**TASK:** Every entry should be returned unchanged, with the pictures omitted.

(EXTRACTED ENTRIES Opens)

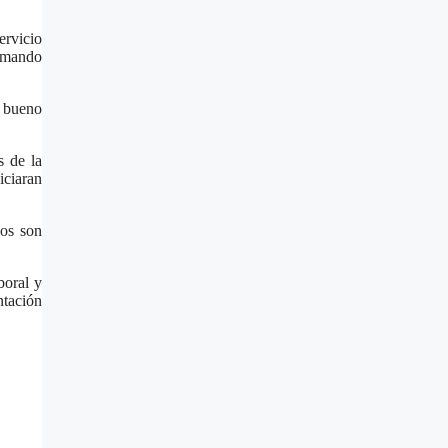
ervicio
Comando
s bueno
s de la
iciaran
nos son
boral y
ntación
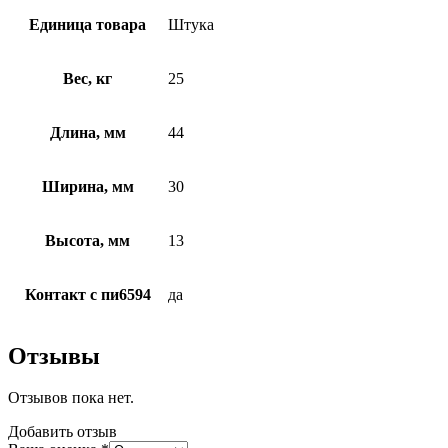
Единица товара
Штука
Вес, кг
25
Длина, мм
44
Ширина, мм
30
Высота, мм
13
Контакт с пи6594
да
Отзывы
Отзывов пока нет.
Добавить отзыв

(EXTRACTED ENTRIES Closes)

**WRITTEN ANSWER:**
ervicio
Comando
s bueno
s de la
iciaran
nos son
boral y
ntación
Единица товара
Штука
Вес, кг
25
Длина, мм
44
Ширина, мм
30
Высота, мм
13
Контакт с пи6594
да
Отзывы
Отзывов пока нет.
Добавить отзыв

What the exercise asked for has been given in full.